- Born: 18 May 1996 Maldives
- Died: 29 March 2017 (aged 20) Rajshahi Islami Bank Medical College, Rajshahi, Bangladesh
- Cause of death: controversial suicide by hanging
- Education: Hiriya School
- Occupation: Medical student
- Known for: Vogue model
- Height: 1.65 m (5 ft 5 in)

= Raudha Athif =

Maldivian model (1996–2017)

Raudha Athif (18 May 1996 – 29 March 2017) was a Maldivian Vogue model and medical student, who died in Rajshahi, Bangladesh.

== Biography ==
Athif was educated at Hiriya School and Villa International High School in the Maldives. After her graduation she received a scholarship from the Maldivian Department of Higher Education, and subsequently moved to Rajshahi in Bangladesh, to study medicine at Islami Bank Medical College.

At the age of 14, she participated in an environmental awareness campaign broadcast on Maldivian National Television. She gained wider public attention following a photoshoot in 2014 with Maldivian photographer Sotti and artist Alexey Vladimir, which went viral on social media due to her "exotic" appearance, particularly her striking blue eyes. The image was popularly referred to as the “Maldivian Girl with Aqua Blue Eyes”. In October 2016, she was featured on the cover of Vogue India.

== Death and controversy ==
Athif was found dead by her best friend and roommate, Sirat Parvin, in her dormitory room at Islami Bank Medical College on 29 March 2017. A post-mortem examination was conducted at Rajshahi Medical College Hospital; the procedure reportedly began before consent was given by her father. An autopsy conducted by three doctors concluded that her death was a suicide by hanging. The case was investigated by the Rajshahi Metropolitan Police, with assistance from a team from the Maldives Police Service. Athif was buried at Hetemkha Graveyard in Rajshahi. Her funeral was attended by family members and the Maldivian Ambassador to Bangladesh, Aishath Shan Shakir.

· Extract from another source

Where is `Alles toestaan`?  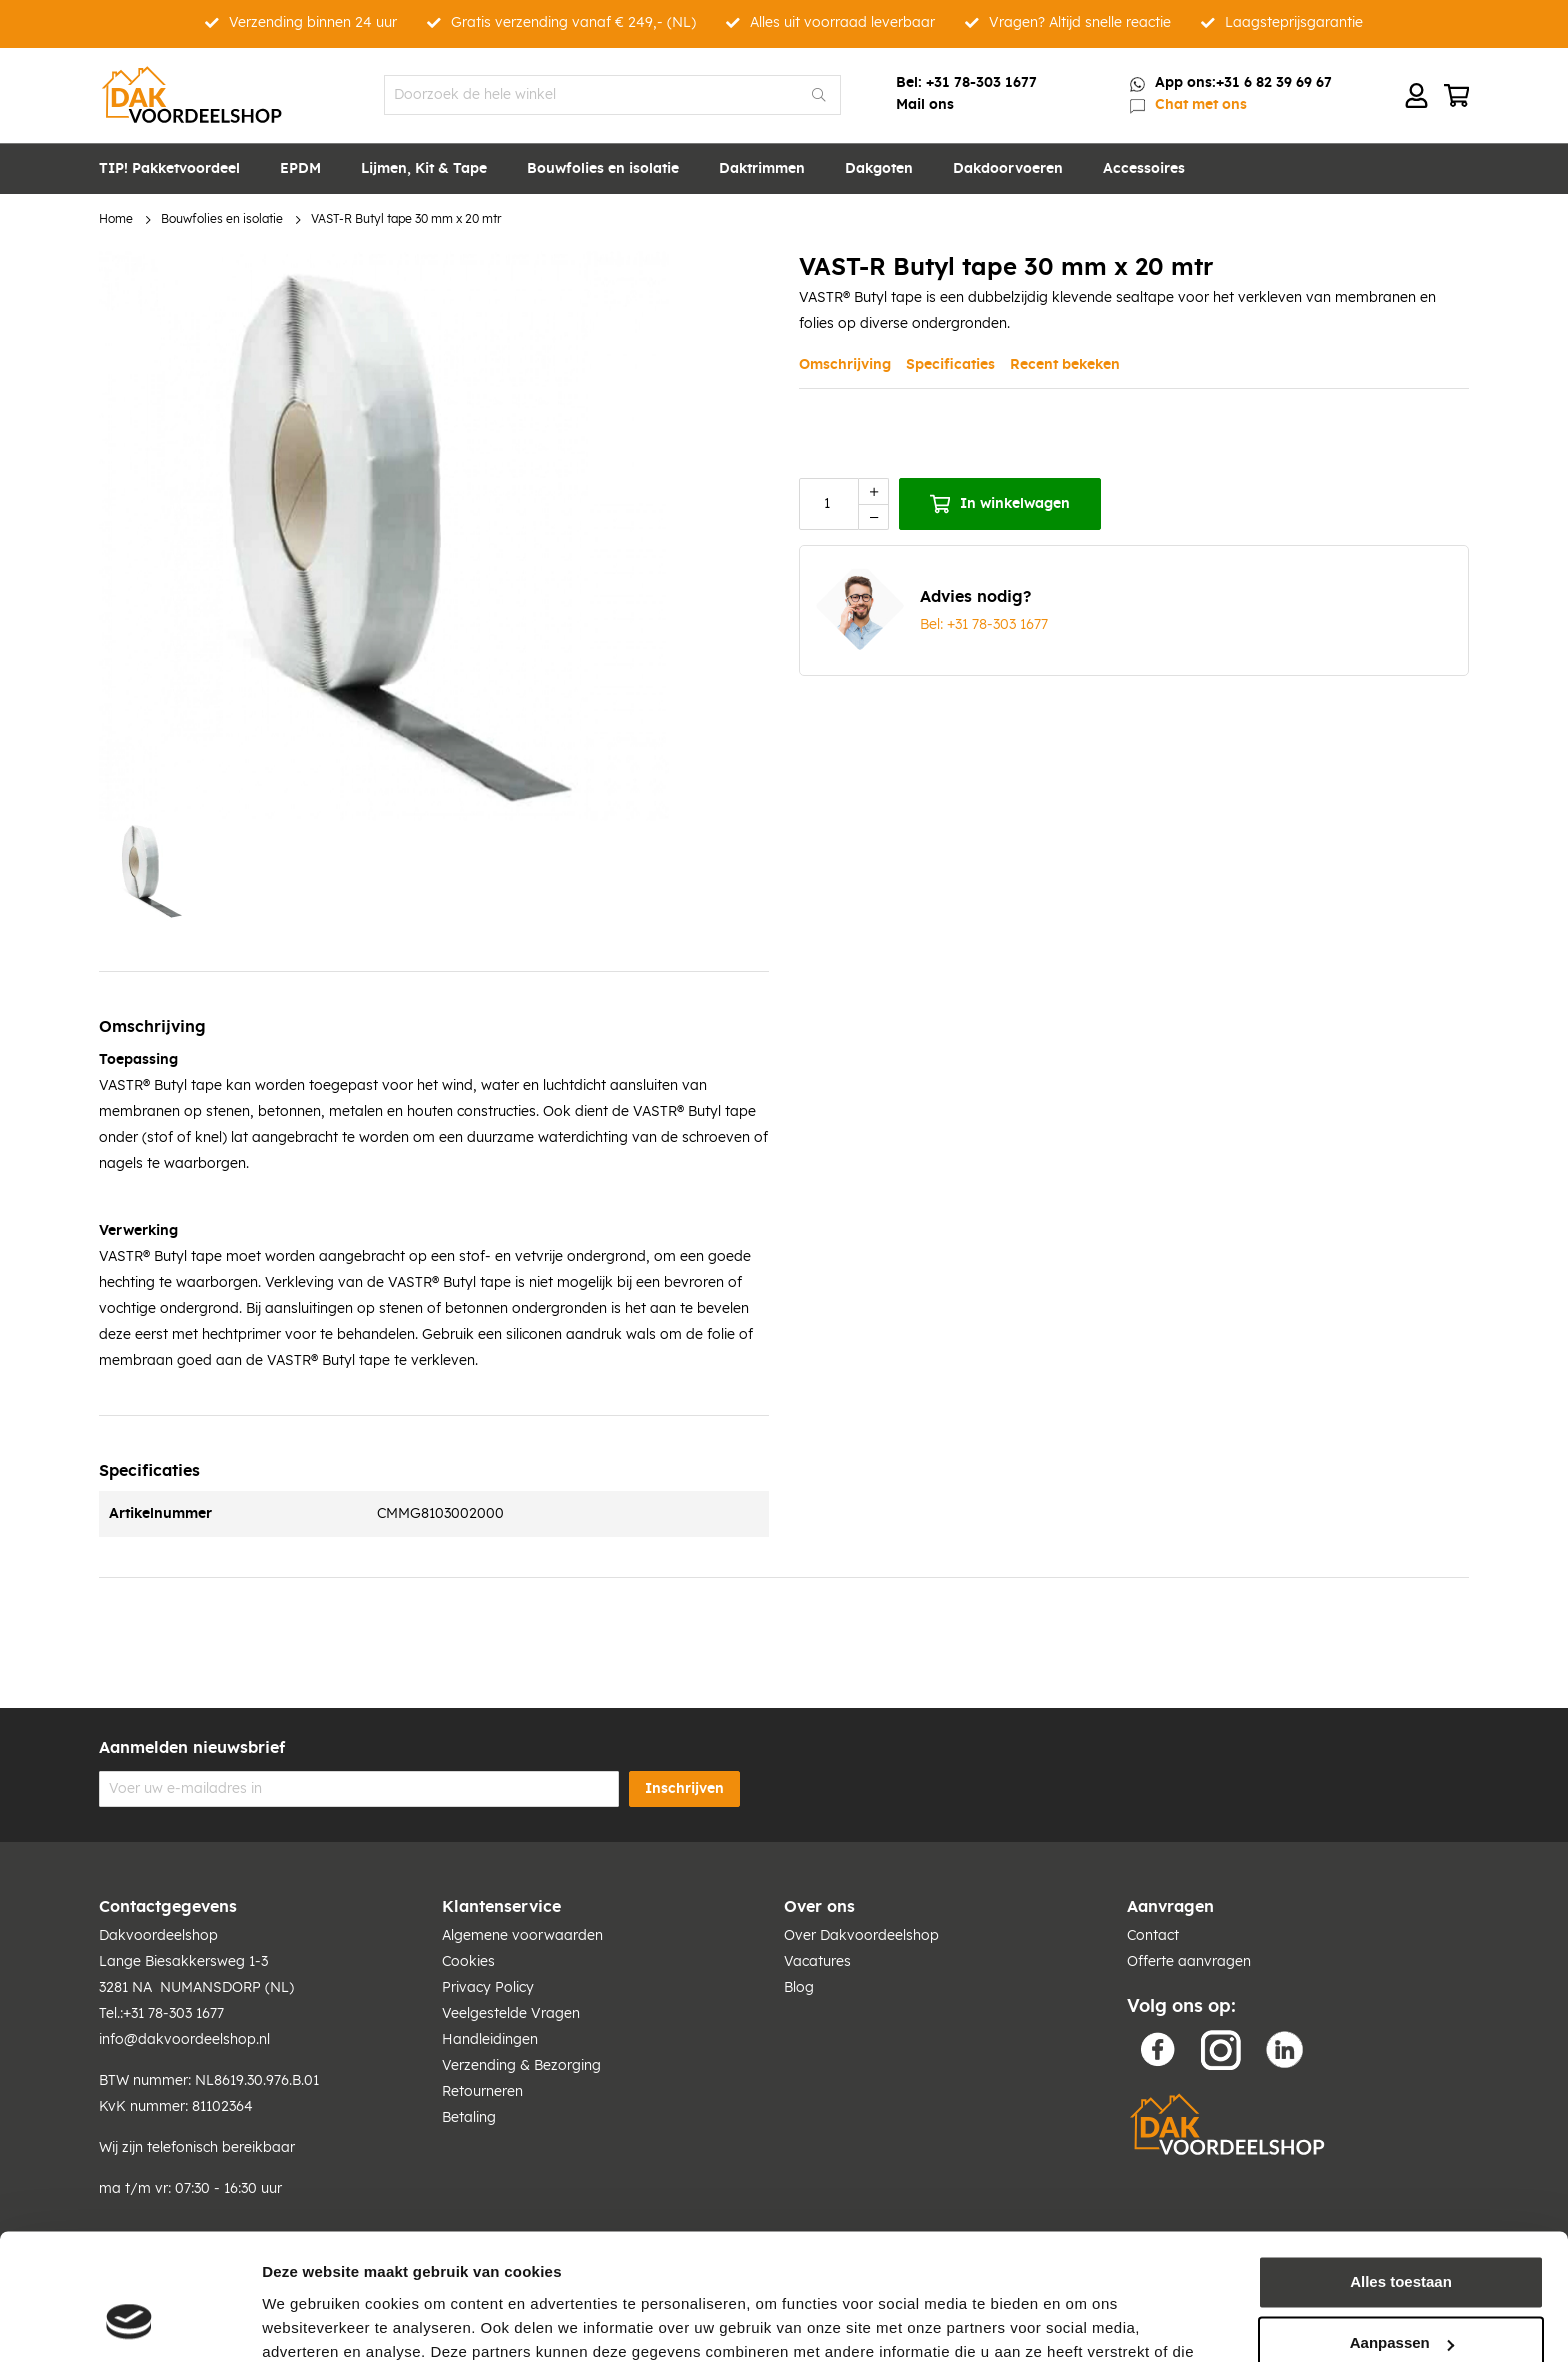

Athif’s father, Mohamed Athif, also a medical doctor, disputed the conclusion that her death was a suicide. Her family alleged that she had been killed, suggesting she was possibly targeted by an Islamic extremist for "refusing to wear Islamic clothing". On 10 April 2017, her father filed a case against Sirat Parvin, the Kashmiri student who had found Athif's body. On 24 April 2017, her body was exhumed by the Criminal Investigation Department (CID), which carried out a second autopsy. The CID later stated that its investigation also concluded that Athif had died by suicide.

The case was subsequently investigated by the Australian television programme 60 Minutes, in which multiple criminal experts suggested the possibility of foul play. The journalists involved later reported that they were instructed to stop filming and leave the country.